A Doppler ultrasound is a very specific type of fetal ultrasound test. Fetal ultrasound is a diagnostic test that may be used to confirm your pregnancy; give your doctor an idea of your baby’s gestational age; assess the baby’s rate of growth; and identify possible congenital abnormalities or other problems. The Doppler ultrasound can also provide valuable information about your developing child’s blood flow.
More About Ultrasound
The American Congress of Obstetricians and Gynecologists defines ultrasound as “energy in the form of sound waves.” When you receive an ultrasound exam, your doctor uses a device called a transducer to direct sound waves into your body. These sound waves bounce off of tissue, bones and body fluids to create an image on a television screen. Regular ultrasound can display images, but it cannot show blood flow, says Mayo Clinic hypertension specialist, Dr. Sheldon G. Sheps. Doppler ultrasound is also used in adult patients to detect problems such as blood clots, blocked arteries, peripheral artery disease and aneurysms.
Doppler ultrasound employs high-intensity sound waves to examine your baby’s blood flow, similar to speed radar, which ascertains how fast a motor vehicle is going. Doppler ultrasound can be used to determine the rate at which blood travels in the umbilical cord or between the placenta and uterus. It can also be used to listen to your baby’s heartbeat.
What It Tells You
A Doppler ultrasound tells your doctor if your baby’s blood flow is normal, or if your baby is under stress. By identifying high-risk pregnancies, doctors know which women will need extra assistance during labor and delivery. Doppler ultrasound decreases infant mortality by allowing a Caesarean section to be performed within just the right time frame, and also reduces the need for Caesarean sections or induction of labor, according to “Science Daily.”

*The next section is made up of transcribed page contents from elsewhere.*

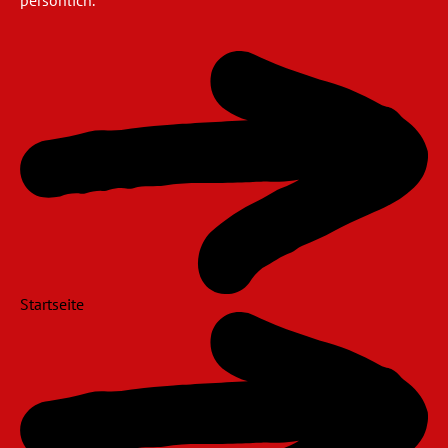
Navigation
überspringen
Startseite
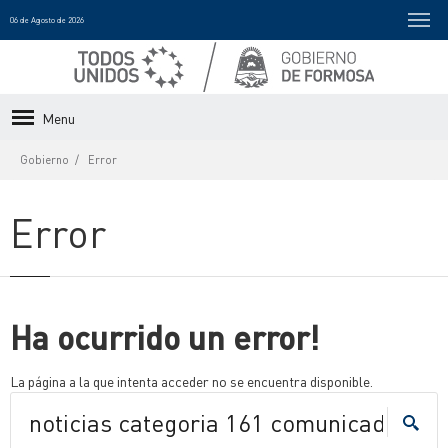
06 de Agosto de 2026
Menu
Gobierno
Error
Error
Ha ocurrido un error!
La página a la que intenta acceder no se encuentra disponible.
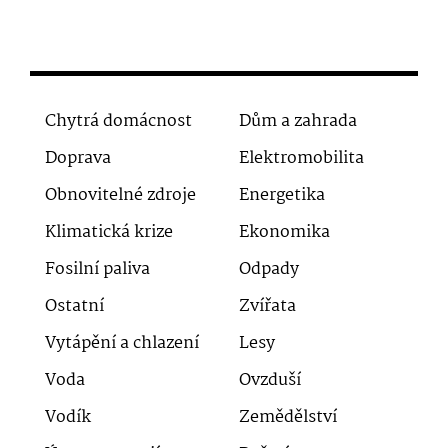
Chytrá domácnost
Dům a zahrada
Doprava
Elektromobilita
Obnovitelné zdroje
Energetika
Klimatická krize
Ekonomika
Fosilní paliva
Odpady
Ostatní
Zvířata
Vytápění a chlazení
Lesy
Voda
Ovzduší
Vodík
Zemědělství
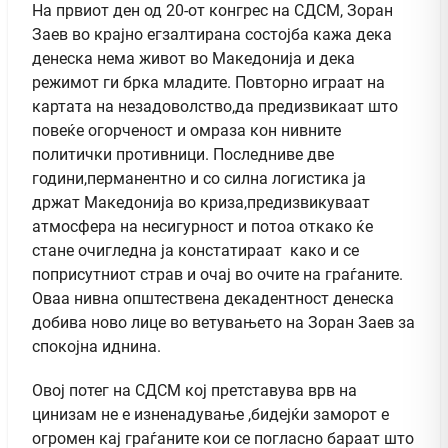
На првиот ден од 20-от конгрес на СДСМ, Зоран
Заев во крајно егзалтирана состојба кажа дека
денеска нема живот во Македонија и дека
режимот ги брка младите. Повторно играат на
картата на незадоволство,да предизвикаат што
повеќе огорченост и омраза кон нивните
политички противници. Последниве две
години,перманентно и со силна логистика ја
држат Македонија во криза,предизвикуваат
атмосфера на несигурност и потоа откако ќе
стане очигледна ја констатираат како и се
поприсутниот страв и очај во очите на граѓаните.
Оваа нивна општествена декадентност денеска
добива ново лице во ветувањето на Зоран Заев за
спокојна иднина.
Овој потег на СДСМ кој претставува врв на
цинизам не е изненадување ,бидејќи заморот е
огромен кај граѓаните кои се погласно бараат што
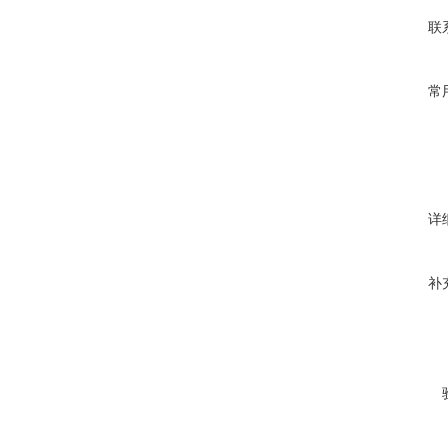
联
常
详
补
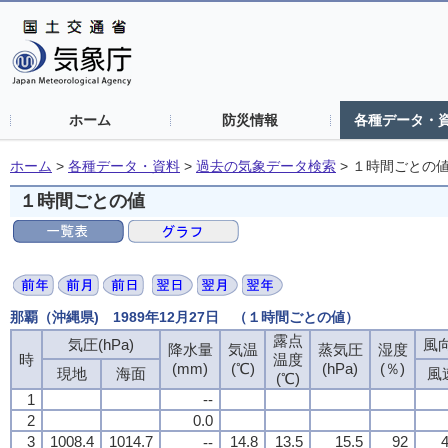
ホーム
防災情報
各種データ・
ホーム
>
各種データ・資料
>
過去の気象データ検索
>
１時間ごとの
１時間ごとの値
那覇（沖縄県) 1989年12月27日 （１時間ごとの値）
露点
気圧(hPa)
風向
降水量
気温
蒸気圧
湿度
時
温度
(mm)
(℃)
(hPa)
(％)
現地
海面
風
(℃)
1
--
2
0.0
3
1008.4
1014.7
14.8
13.5
15.5
92
4
--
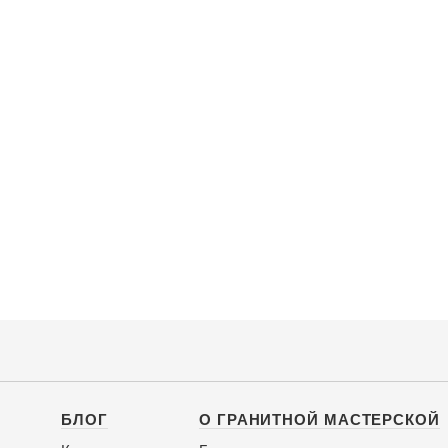
БЛОГ
О ГРАНИТНОЙ МАСТЕРСКОЙ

A Doppler ultrasound is a noninvasive procedure performed in the same manner as a transabdominal ultrasound. A health care practitioner applies mineral oil or gel to your skin and moves the transducer along your abdomen. You may be advised to drink a substantial amount of water before this test because a full bladder allows better visualization of the uterus and fetus.
Doppler ultrasound may be performed on high risk groups, including women who’ve miscarried, those with hypertension or diabetes, and those carrying babies displaying limited growth. But according to “Science Daily,” use of Doppler ultrasound may invite unnecessary early intervention. University of Liverpool researcher Zarko Alfirevic advises: “It is quite possible that for some so-called high risk groups, fetal Doppler offers little or no benefit. Women with diabetes are one such group where fetal Doppler may, in fact, give false reassurance….Currently there is little agreement on what intervention should follow an abnormal Doppler finding.”